All the participant recordings, captured as 48 kHz mono WAV files, were listened to in real time and manually segmented to mark the time points at the exact onset and offset of vocal responses to each of the 13 questions of Table 15. Commercial vocal analysis software was utilized to aid segmentation by isolating only voiced parts of the recordings during manual segmentation. The mean response length of each vocal measurement was 0.55 seconds (SD=0.45) and consisted primarily of one-word responses (e.g., “yes,” “no”). All the vocal recordings where then resampled to 11.025 kHz and normalized to each recording's peak amplitude. Vocal measurements used in this study were then calculated using the phonetics software Praat.
Previous research has found that people speak with a higher pitch and with more variation in pitch or fundamental frequency when under increased stress or arousal. However, there are many other factors that can contribute to variation in pitch. For instance, the words spoken can strongly influence the average pitch of an utterance because different phonemes or vowels emphasize higher or lower pitches. There is also variation between people who have different resonance characteristics, accents, language proficiency, gender, and intonation.
Pitch, the primary dependent measure of this study, was calculated using the auto-correlation method. The harmonics-to-noise ratio was calculated to serve as an indicator of voice quality. Originally intended to measure speech pathology, the harmonic-to-noise ratio is included to account for the unique speaking characteristics of different participants (measured in decibels with larger values reflecting higher quality). Vocal Intensity was calculated to partially control for the influence of different words and vowels.

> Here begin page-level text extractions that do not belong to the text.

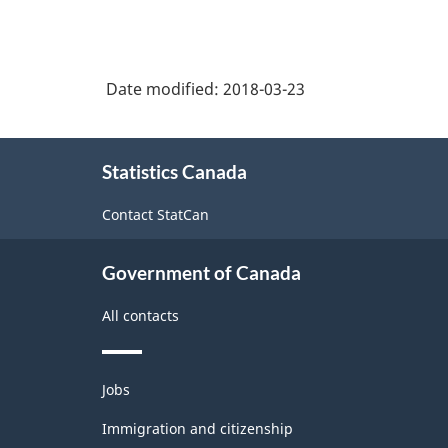
boat
Industry
building
Classification
Date modified:
2018-03-23
System
(NAICS)
About
Canada
Statistics Canada
this
2017
site
Contact StatCan
Version
1.0
Government of Canada
-
All contacts
Classification
structure
Themes
Jobs
and
topics
Immigration and citizenship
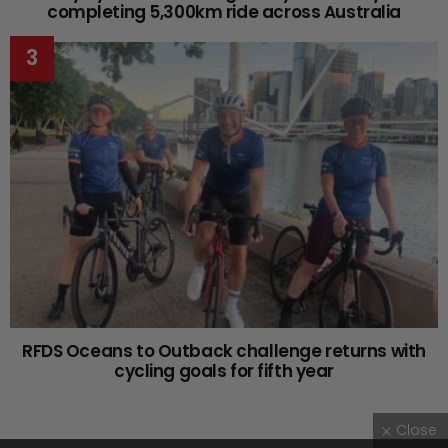
completing 5,300km ride across Australia
RFDS Oceans to Outback challenge returns with
cycling goals for fifth year
Close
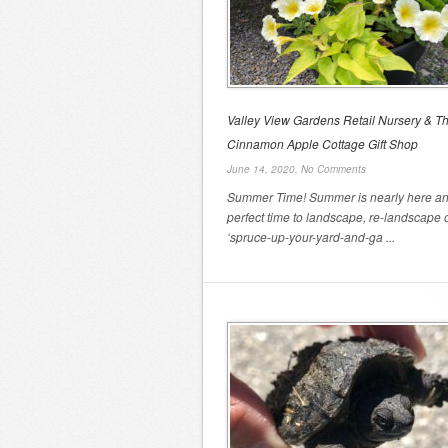
Valley View Gardens Retail Nursery & T
Cinnamon Apple Cottage Gift Shop
June 14, 2020,
No Comments
Summer Time! Summer is nearly here and
perfect time to landscape, re-landscape 
‘spruce-up-your-yard-and-ga ...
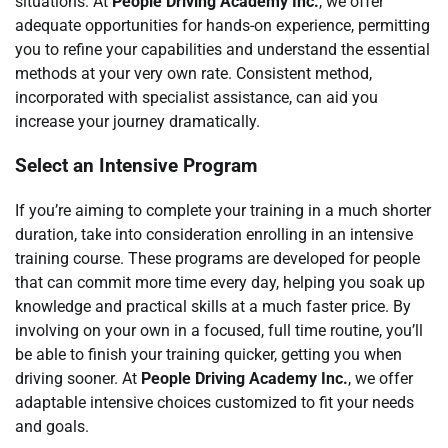
situations. At
People Driving Academy Inc.
, we offer
adequate opportunities for hands-on experience, permitting
you to refine your capabilities and understand the essential
methods at your very own rate. Consistent method,
incorporated with specialist assistance, can aid you
increase your journey dramatically.
Select an Intensive Program
If you’re aiming to complete your training in a much shorter
duration, take into consideration enrolling in an intensive
training course. These programs are developed for people
that can commit more time every day, helping you soak up
knowledge and practical skills at a much faster price. By
involving on your own in a focused, full time routine, you’ll
be able to finish your training quicker, getting you when
driving sooner. At
People Driving Academy Inc.
, we offer
adaptable intensive choices customized to fit your needs
and goals.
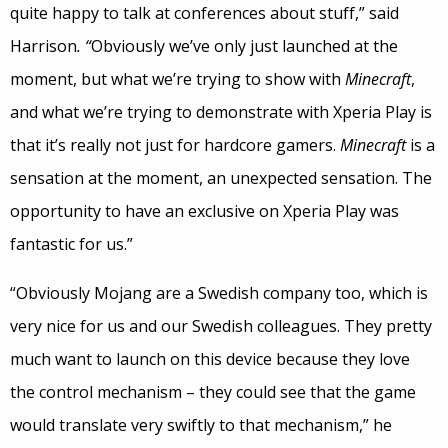
quite happy to talk at conferences about stuff,” said
Harrison
. “
Obviously we’ve only just launched at the
moment, but what we’re trying to show with
Minecraft
,
and what we’re trying to demonstrate with Xperia Play is
that it’s really not just for hardcore gamers.
Minecraft
is a
sensation at the moment, an unexpected sensation. The
opportunity to have an exclusive on Xperia Play was
fantastic for us.”
“Obviously Mojang are a Swedish company too, which is
very nice for us and our Swedish colleagues. They pretty
much want to launch on this device because they love
the control mechanism – they could see that the game
would translate very swiftly to that mechanism,” he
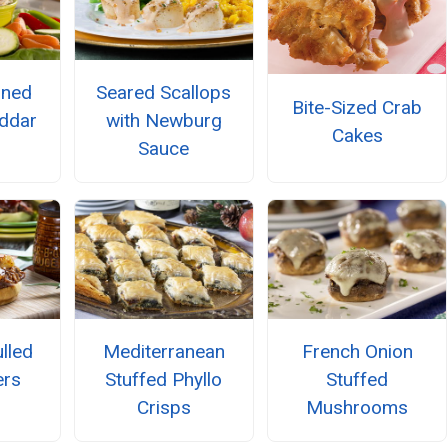
oned
Seared Scallops
Bite-Sized Crab
ddar
with Newburg
Cakes
d
Sauce
lled
Mediterranean
French Onion
ers
Stuffed Phyllo
Stuffed
Crisps
Mushrooms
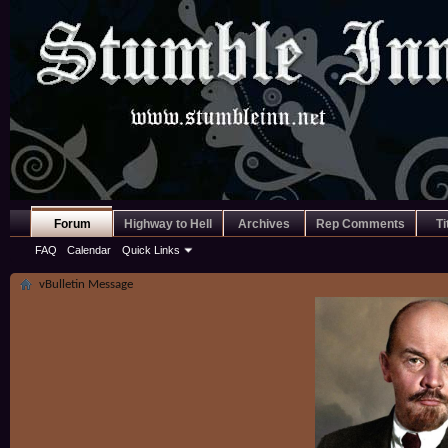
Forum
Highway to Hell
Archives
Rep Comments
Ti
FAQ
Calendar
Quick Links
vBulletin Message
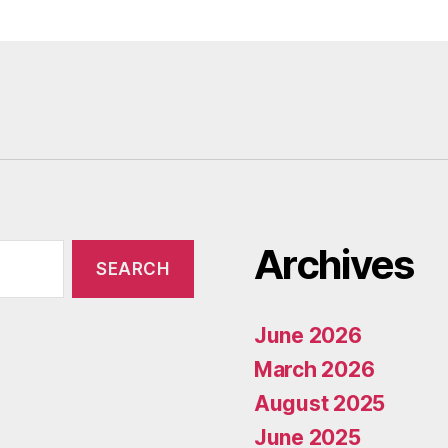
Archives
June 2026
March 2026
August 2025
June 2025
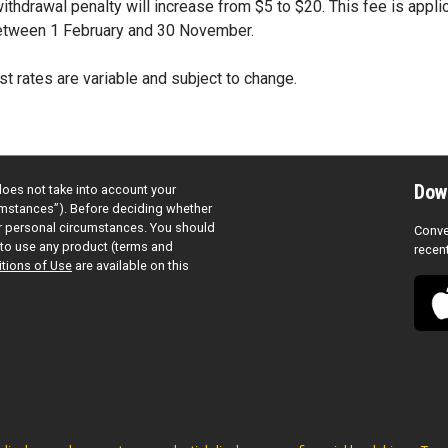
 withdrawal penalty will increase from $5 to $20. This fee is appli
etween 1 February and 30 November.
st rates are variable and subject to change.
Dow
does not take into account your
cumstances”). Before deciding whether
ur personal circumstances. You should
Conve
to use any product (terms and
recen
tions of Use
are available on this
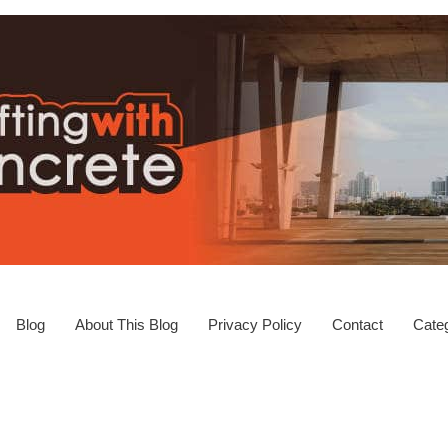
Blog
About This Blog
Privacy Policy
Contact
Categ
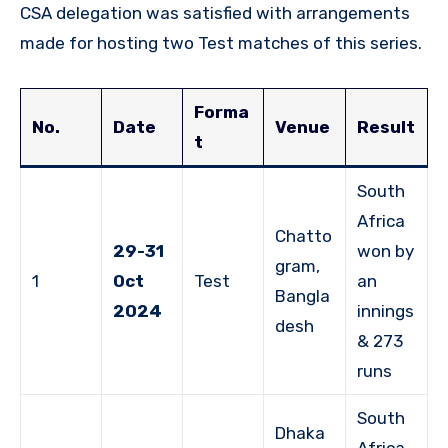
CSA delegation was satisfied with arrangements
made for hosting two Test matches of this series.
Forma
No.
Date
Venue
Result
t
South
Africa
Chatto
29-31
won by
gram,
1
Oct
Test
an
Bangla
2024
innings
desh
& 273
runs
South
Dhaka
Africa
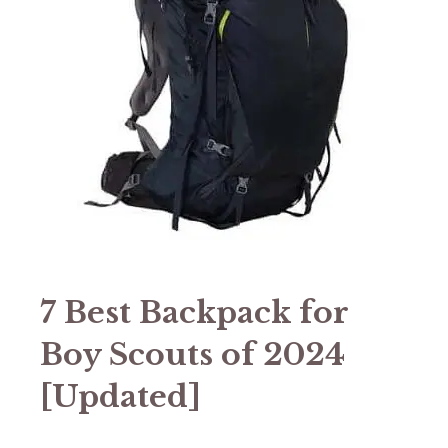
7 Best Backpack for
Boy Scouts of 2024
[Updated]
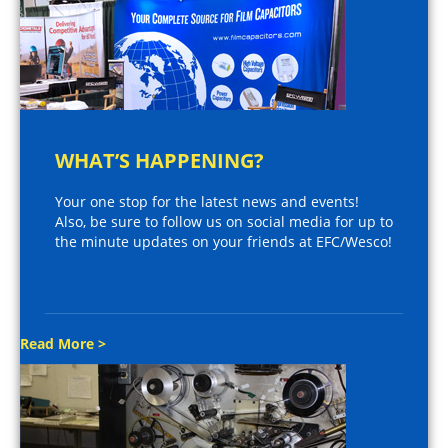
WHAT’S HAPPENING?
Your one stop for the latest news and events!
Also, be sure to follow us on social media for up to
the minute updates on your friends at EFC/Wesco!
Read More >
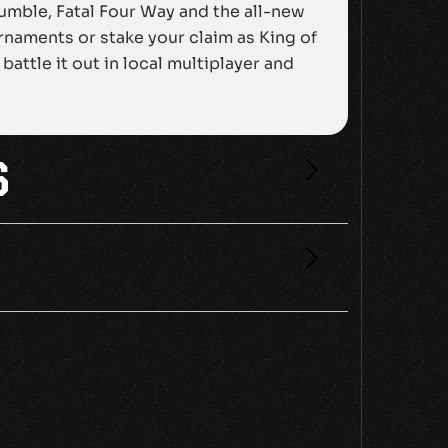
Rumble, Fatal Four Way and the all-new
naments or stake your claim as King of
attle it out in local multiplayer and
S
4 CD KEY”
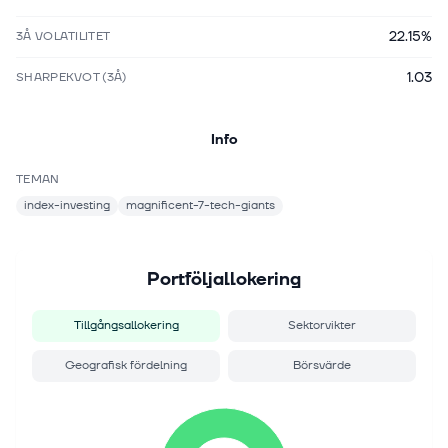
22.15%
3Å VOLATILITET
1.03
SHARPEKVOT (3Å)
Info
TEMAN
index-investing
magnificent-7-tech-giants
Portföljallokering
Tillgångsallokering
Sektorvikter
Geografisk fördelning
Börsvärde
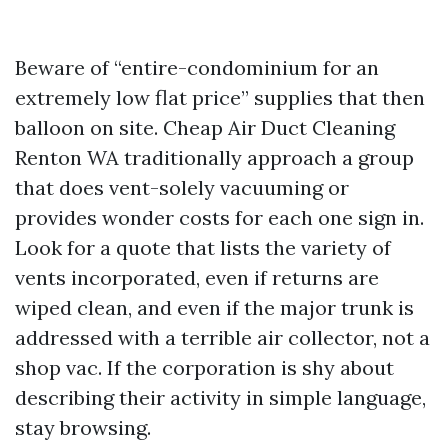
Beware of “entire-condominium for an
extremely low flat price” supplies that then
balloon on site. Cheap Air Duct Cleaning
Renton WA traditionally approach a group
that does vent-solely vacuuming or
provides wonder costs for each one sign in.
Look for a quote that lists the variety of
vents incorporated, even if returns are
wiped clean, and even if the major trunk is
addressed with a terrible air collector, not a
shop vac. If the corporation is shy about
describing their activity in simple language,
stay browsing.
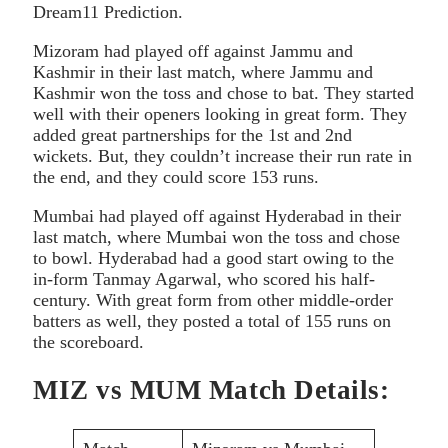
Dream11 Prediction.
Mizoram had played off against Jammu and
Kashmir in their last match, where Jammu and
Kashmir won the toss and chose to bat. They started
well with their openers looking in great form. They
added great partnerships for the 1st and 2nd
wickets. But, they couldn’t increase their run rate in
the end, and they could score 153 runs.
Mumbai had played off against Hyderabad in their
last match, where Mumbai won the toss and chose
to bowl. Hyderabad had a good start owing to the
in-form Tanmay Agarwal, who scored his half-
century. With great form from other middle-order
batters as well, they posted a total of 155 runs on
the scoreboard.
MIZ vs MUM Match Details:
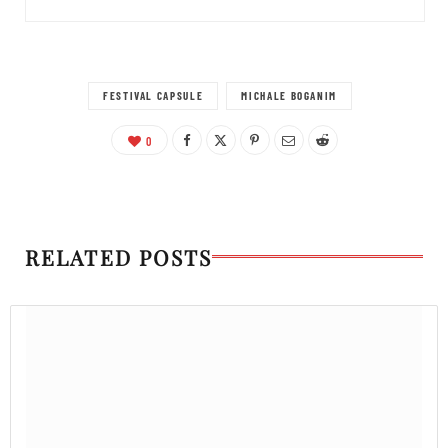
FESTIVAL CAPSULE
MICHALE BOGANIM
0
RELATED POSTS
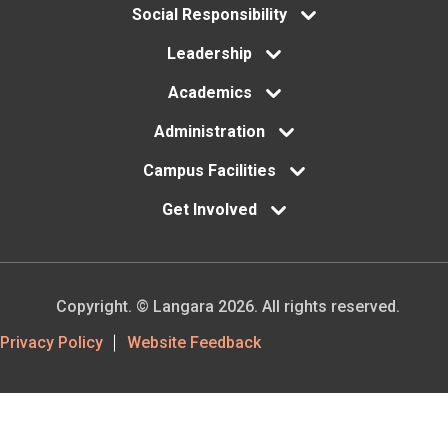
menu
Social Responsibility
Leadership
Academics
Administration
Campus Facilities
Get Involved
Copyright. © Langara 2026. All rights reserved.
Footer
Privacy Policy
Website Feedback
Utility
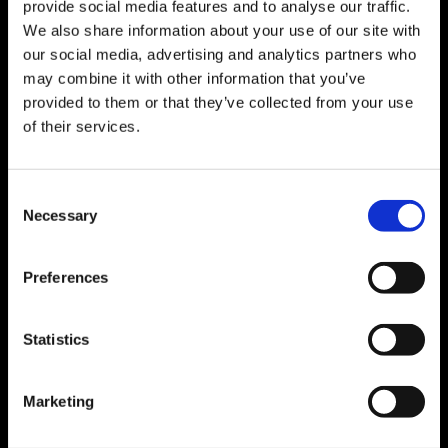
provide social media features and to analyse our traffic.
Receive the advertisements of your interest
We also share information about your use of our site with
via e-mail
our social media, advertising and analytics partners who
may combine it with other information that you’ve
provided to them or that they’ve collected from your use
of their services.
Search branch
Consent
Necessary
Selection
Discover the Orienta branch closest to you
Preferences
Statistics
Training
Marketing
Increase your skills, attend our free training
courses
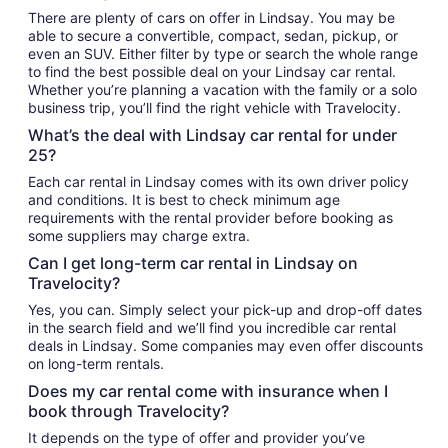
There are plenty of cars on offer in Lindsay. You may be
able to secure a convertible, compact, sedan, pickup, or
even an SUV. Either filter by type or search the whole range
to find the best possible deal on your Lindsay car rental.
Whether you’re planning a vacation with the family or a solo
business trip, you’ll find the right vehicle with Travelocity.
What’s the deal with Lindsay car rental for under
25?
Each car rental in Lindsay comes with its own driver policy
and conditions. It is best to check minimum age
requirements with the rental provider before booking as
some suppliers may charge extra.
Can I get long-term car rental in Lindsay on
Travelocity?
Yes, you can. Simply select your pick-up and drop-off dates
in the search field and we’ll find you incredible car rental
deals in Lindsay. Some companies may even offer discounts
on long-term rentals.
Does my car rental come with insurance when I
book through Travelocity?
It depends on the type of offer and provider you’ve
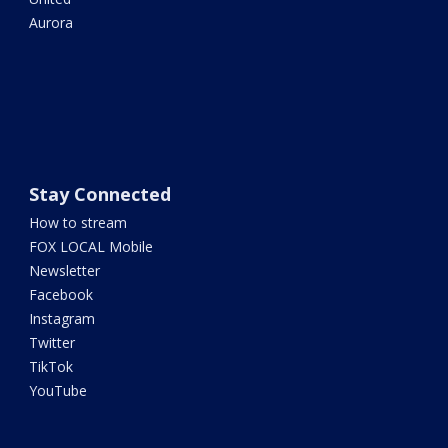
Aurora
Stay Connected
How to stream
FOX LOCAL Mobile
Newsletter
Facebook
Instagram
Twitter
TikTok
YouTube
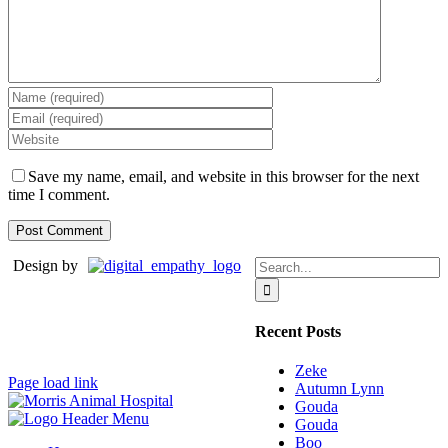
Save my name, email, and website in this browser for the next
time I comment.
Search
Design by
for:
Recent Posts
Zeke
Page load link
Autumn Lynn
Gouda
Gouda
Boo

Vowels that require more open mouth and are used in words such as “saw” and “dog” result in an increase of 10 dB over the words “we” and “see”. Humans perceive a 10 dB increase in intensity as a volume four times as loud. The third and fourth formants were calculated and reflect the average energy in the upper frequency range reflecting specific vowel usage in speech. The fourth formant is regarded as an indicator of head size. In order to correct the third formant for the unique resonance characteristics of different speakers, it was divided by the fourth formant. This ratio of third to fourth formant was included to account for the effect high-frequency vowels have on overall pitch. In addition to the vocal measures, the participants' gender and whether they were born in the United States, spoke English as the first language, answered a stressful question, or lied were included. All the selected measures used in this study were meant to be representative of the dearth of individual differences variables that a SPECIES agent would have at an airport or border screen environment.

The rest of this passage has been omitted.